__Description of the task__
Give back the records below verbatim, please, but without a single image.

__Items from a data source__
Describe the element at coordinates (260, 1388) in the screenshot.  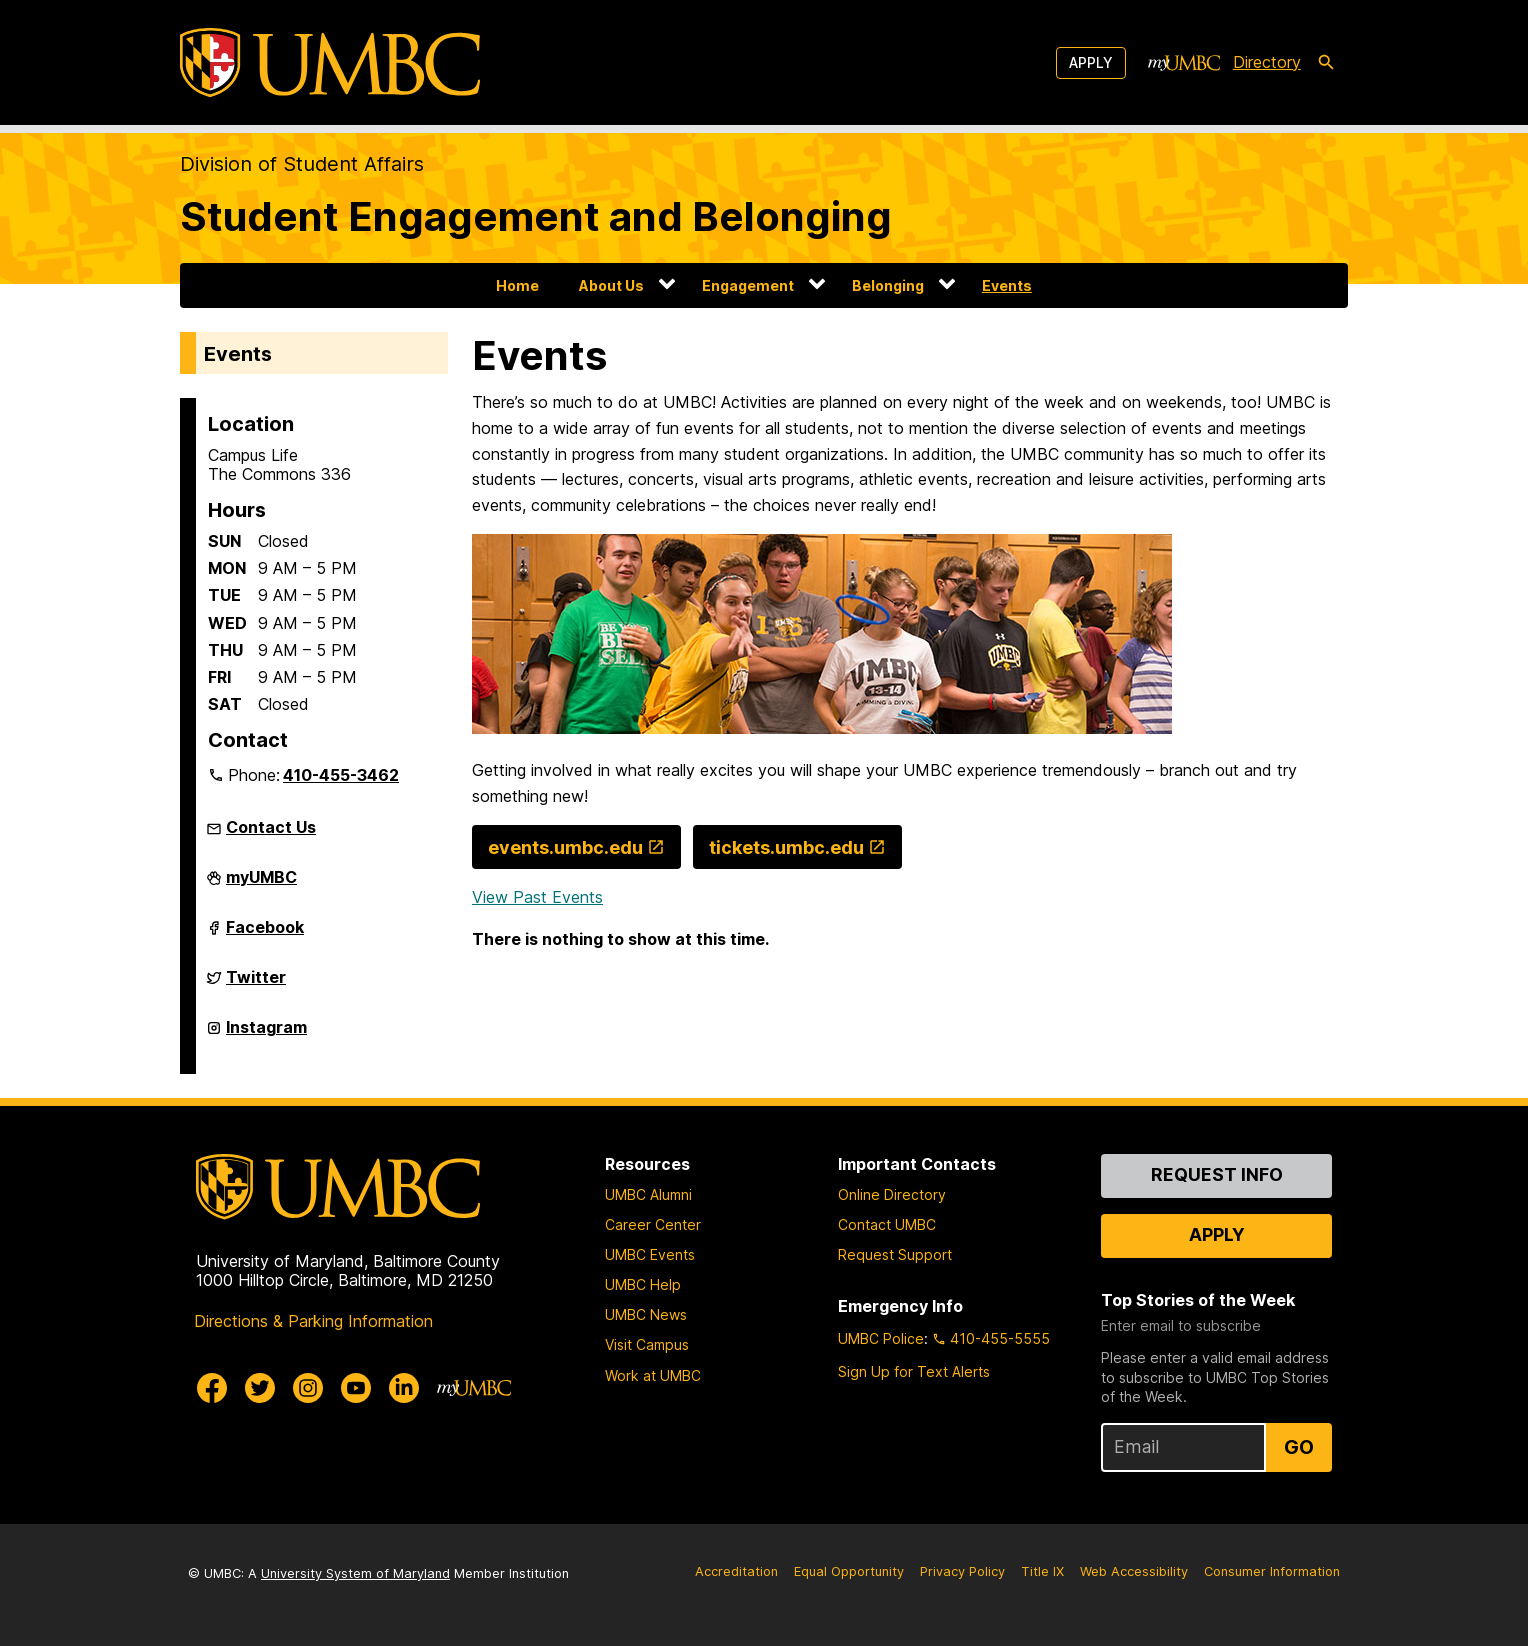
I see `[UMBC Twitter]` at that location.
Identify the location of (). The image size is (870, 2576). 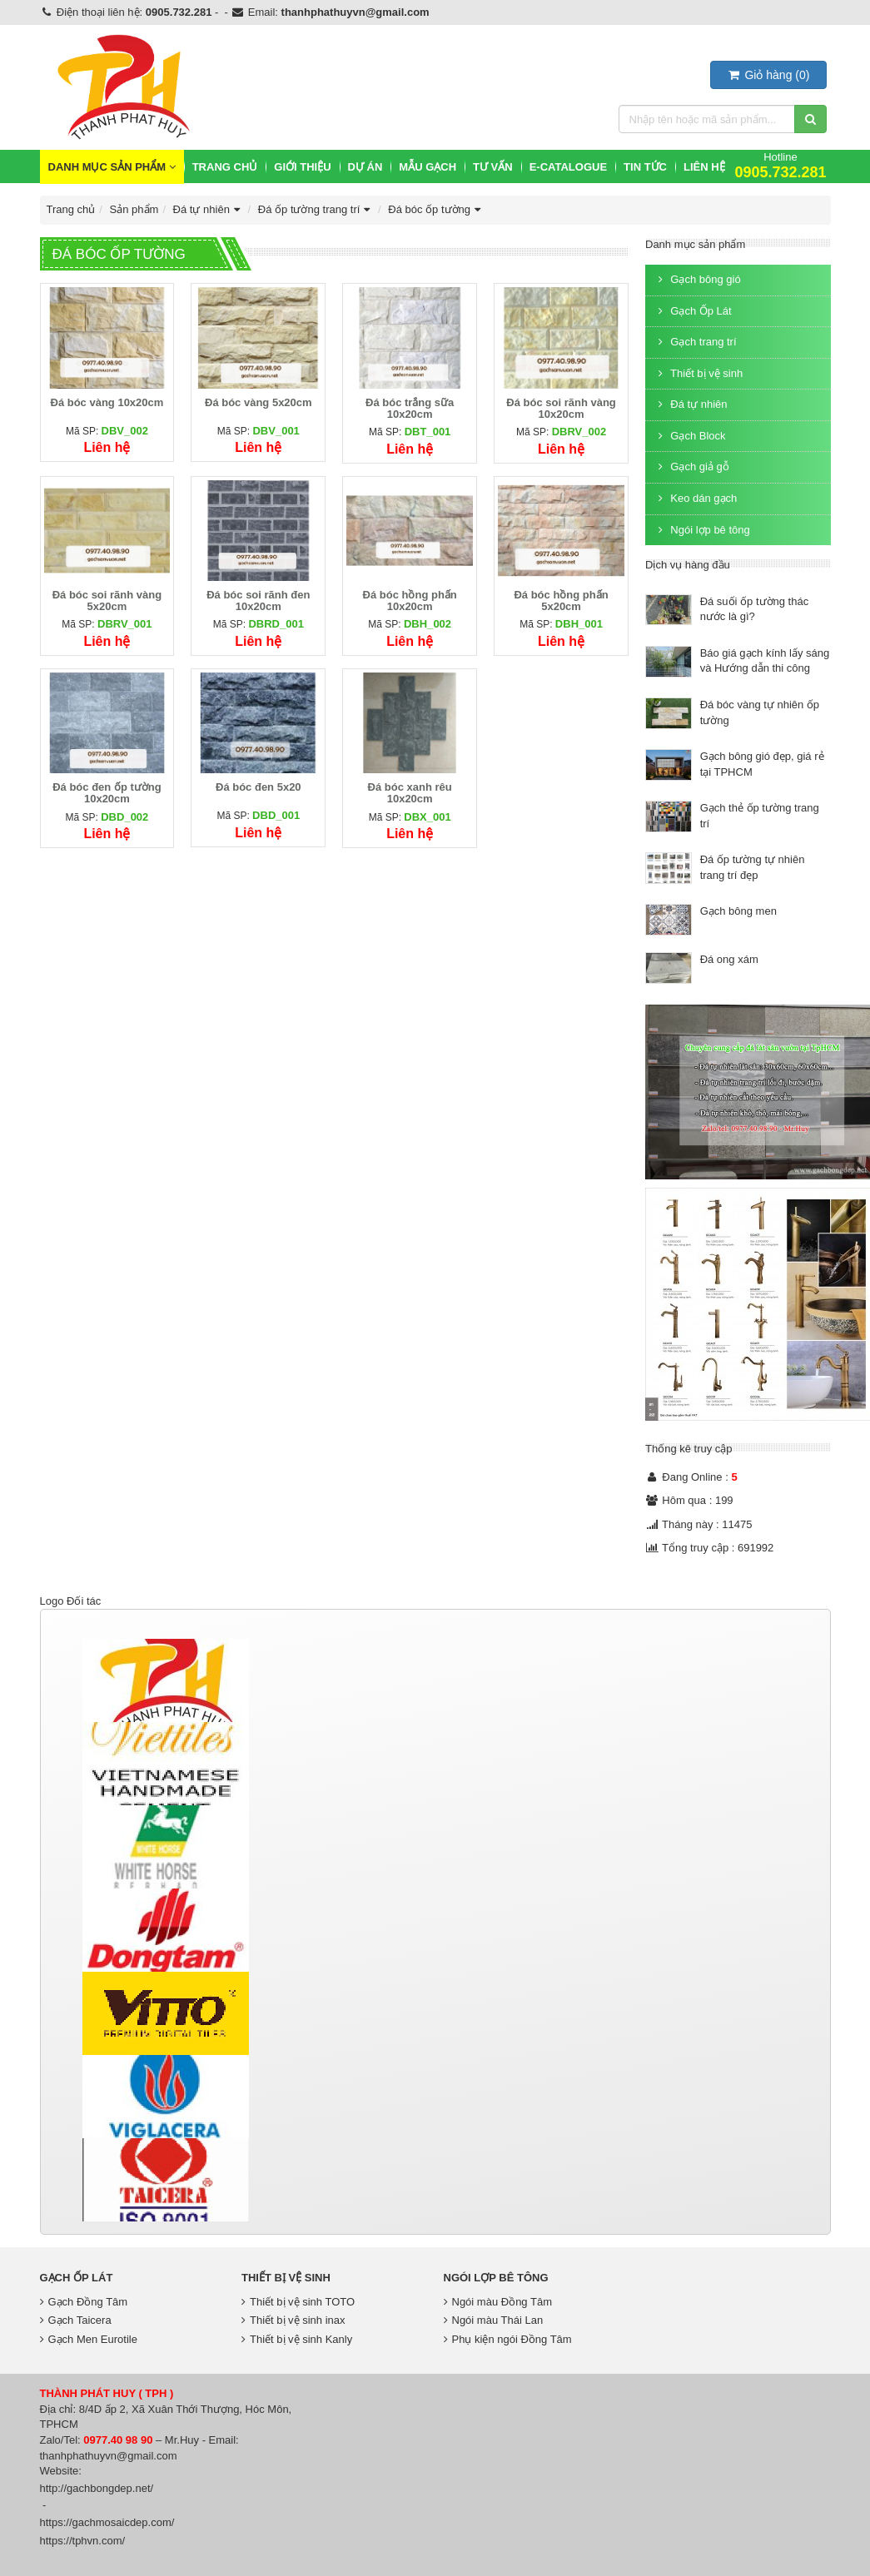
(768, 75).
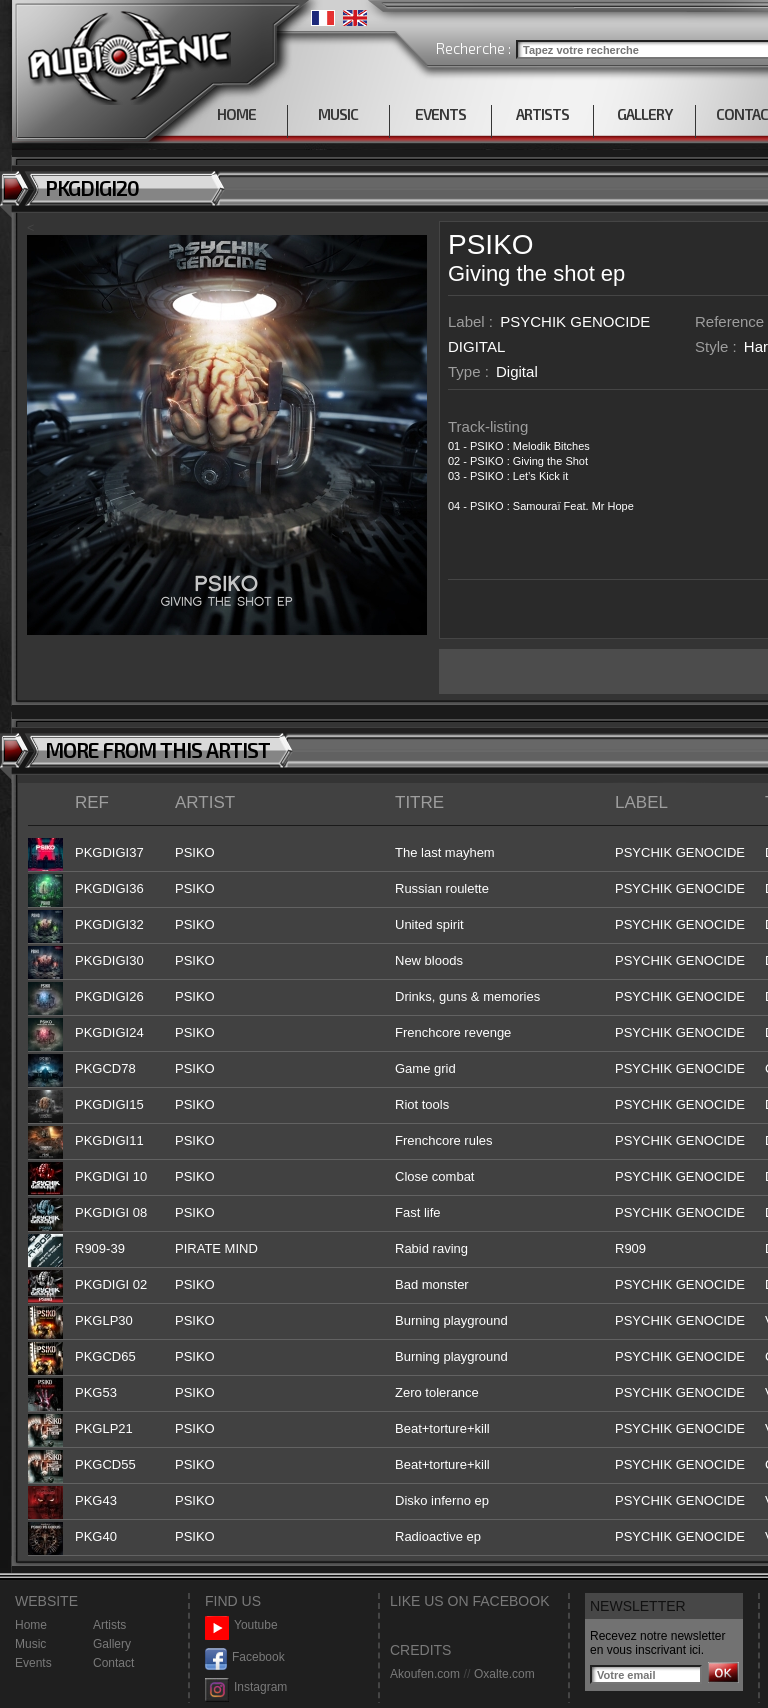 Image resolution: width=768 pixels, height=1708 pixels. I want to click on ARTISTS, so click(542, 114).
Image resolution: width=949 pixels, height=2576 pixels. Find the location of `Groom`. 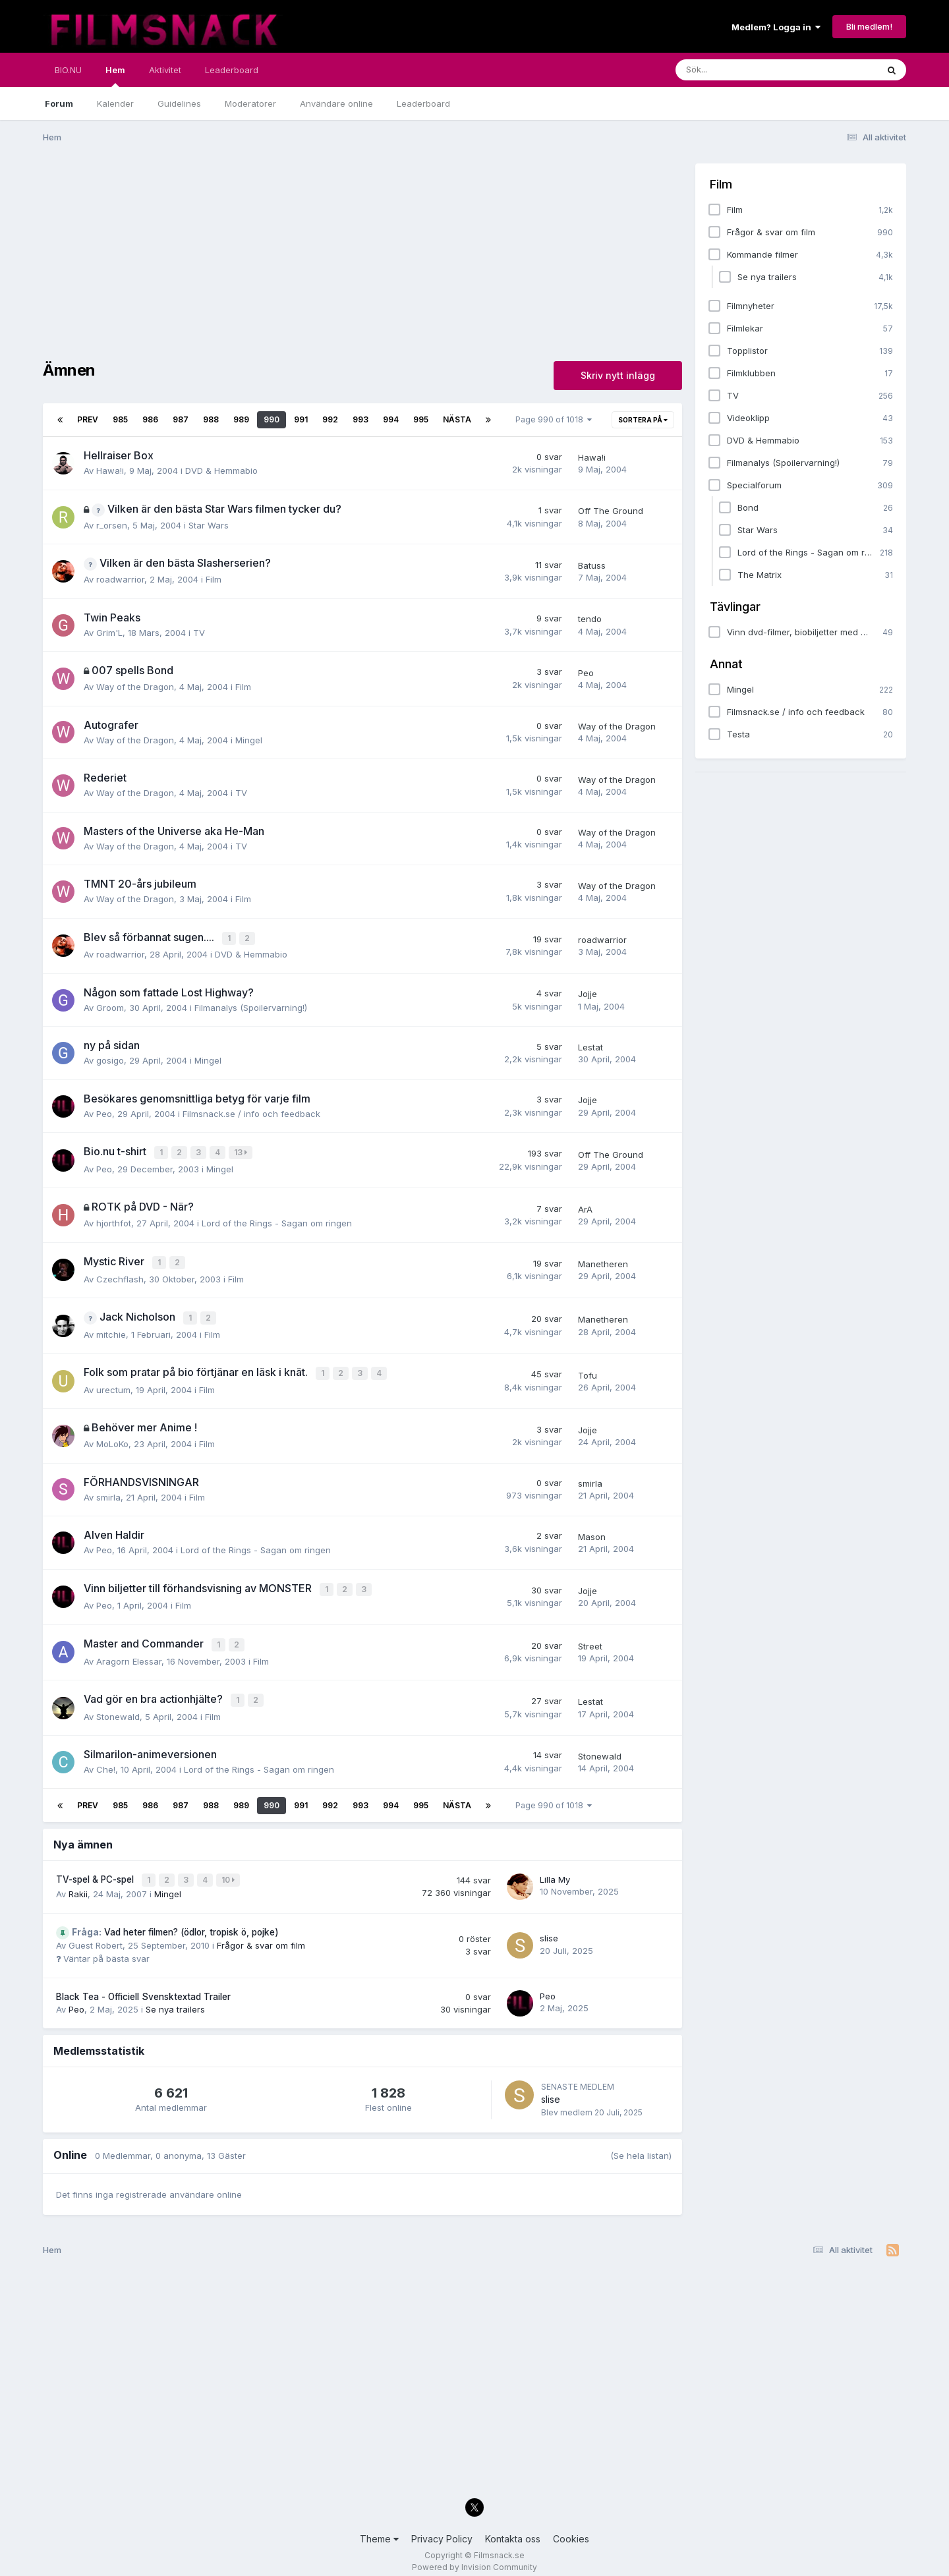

__Answer for the task__
Describe the element at coordinates (260, 1388) in the screenshot.  
I see `[UMBC Twitter]` at that location.
Identify the location of (). The image size is (870, 2576). 
(768, 75).
 Image resolution: width=768 pixels, height=1708 pixels. I want to click on ARTISTS, so click(542, 114).
Image resolution: width=949 pixels, height=2576 pixels. Find the location of `Groom`. 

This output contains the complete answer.